OBJECTIVE: To characterize the clinical demographics of patients with coronary artery disease (CAD) who experienced subsequent ASCVD despite achieving LDL-C <1.4 mmol/L.
METHODS: The current study retrospectively analyzed 780 patients with CAD who achieved LDL-C <1.4 mmol/L after percutaneous coronary intervention. Clinical characteristics were compared between patients with and without major adverse cardiovascular events (MACE) (=cardiac death, nonfatal MI, and clinically driven coronary revascularization at nonculprit segments).
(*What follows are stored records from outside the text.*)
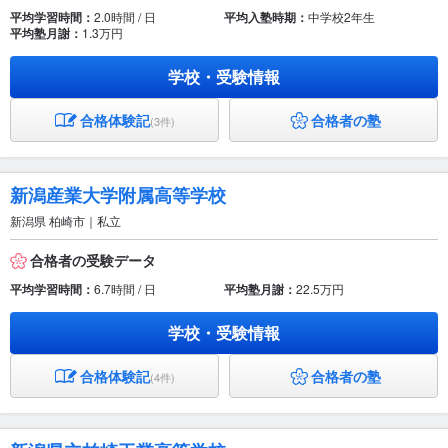
平均学習時間：
2.0時間 / 日
平均入塾時期：
中学校2年生
平均塾月謝：
1.3万円
学校・受験情報
合格体験記
合格者の塾
(3件)
新潟産業大学附属高等学校
新潟県 柏崎市｜私立
合格者の受験データ
平均学習時間：
6.7時間 / 日
平均塾月謝：
22.5万円
学校・受験情報
合格体験記
合格者の塾
(4件)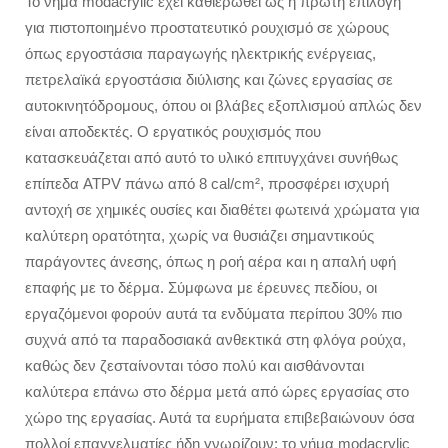
Το νήμα modacrylic έχει καθιερωθεί ως η πρώτη επιλογή
για πιστοποιημένο προστατευτικό ρουχισμό σε χώρους
όπως εργοστάσια παραγωγής ηλεκτρικής ενέργειας,
πετρελαϊκά εργοστάσια διύλισης και ζώνες εργασίας σε
αυτοκινητόδρομους, όπου οι βλάβες εξοπλισμού απλώς δεν
είναι αποδεκτές. Ο εργατικός ρουχισμός που
κατασκευάζεται από αυτό το υλικό επιτυγχάνει συνήθως
επίπεδα ATPV πάνω από 8 cal/cm², προσφέρει ισχυρή
αντοχή σε χημικές ουσίες και διαθέτει φωτεινά χρώματα για
καλύτερη ορατότητα, χωρίς να θυσιάζει σημαντικούς
παράγοντες άνεσης, όπως η ροή αέρα και η απαλή υφή
επαφής με το δέρμα. Σύμφωνα με έρευνες πεδίου, οι
εργαζόμενοι φορούν αυτά τα ενδύματα περίπου 30% πιο
συχνά από τα παραδοσιακά ανθεκτικά στη φλόγα ρούχα,
καθώς δεν ζεσταίνονται τόσο πολύ και αισθάνονται
καλύτερα επάνω στο δέρμα μετά από ώρες εργασίας στο
χώρο της εργασίας. Αυτά τα ευρήματα επιβεβαιώνουν όσα
πολλοί επαγγελματίες ήδη γνωρίζουν: το νήμα modacrylic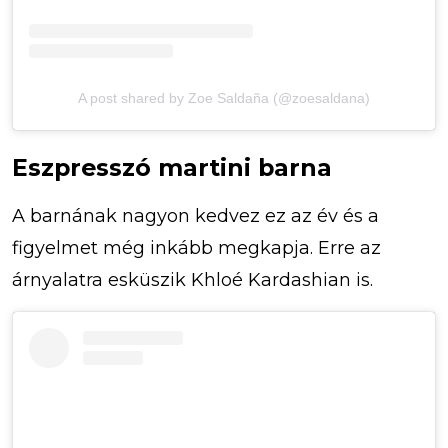
A post shared by Zoe Saldaña (@zoesaldana)
Eszpresszó martini barna
A barnának nagyon kedvez ez az év és a
figyelmet még inkább megkapja. Erre az
árnyalatra esküszik Khloé Kardashian is.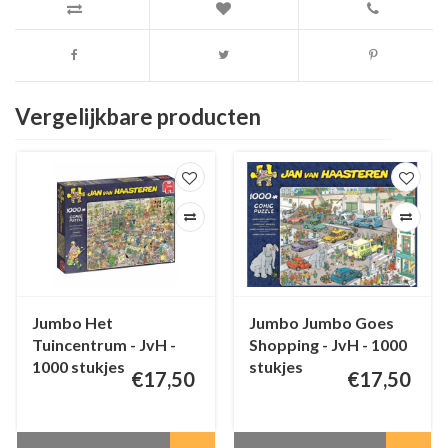
Vergelijkbare producten
Jumbo Het
Jumbo Jumbo Goes
Tuincentrum - JvH -
Shopping - JvH - 1000
1000 stukjes
stukjes
€17,50
€17,50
RESULTS: During the observational period (median = 1632 days), MACE occurred in 6.2% (=48/780) of the study population. Patients experiencing MACE were more likely to exhibit polyvascular disease (PVD) (72.9% vs 17.3%, P < .001). Statins and high-intensity statins were frequently used in both groups (statin = 94.8%, P = .218; high-intensity statin = 73.3%, P = .198), whereas patients with MACE were less likely to receive ezetimibe (45.8% vs 63.2%, P = .023). Consequently, a lower proportion of on-treatment LDL-C <1.0 mmol/L was observed in those with MACE (16.7% vs 33.2%, P = .018). On multivariate analysis, PVD (hazard ratio [HR] = 10.74, 95% CI = 5.65-20.39, P < .001) and on-treatment LDL-C <1.0 mmol/L (HR = 0.37, 95% CI = 0.17-0.81, P = .010) were independently associated with MACE. In patients with PVD (n = 162), on-treatment LDL-C <1.0 mmol/L was associated with a lower frequency of MACE (HR = 0.36, 95% CI = 0.14-0.87, P = .024).
CONCLUSION: Ongoing cardiovascular risks existed despite achieving LDL-C <1.4 mmol/L. Given the association of on-treatment LDL-C <1.0 mmol/L with a reduced risk of MACE, a further lower LDL-C goal may be considered to prevent recurrence of ASCVD in patients with CAD.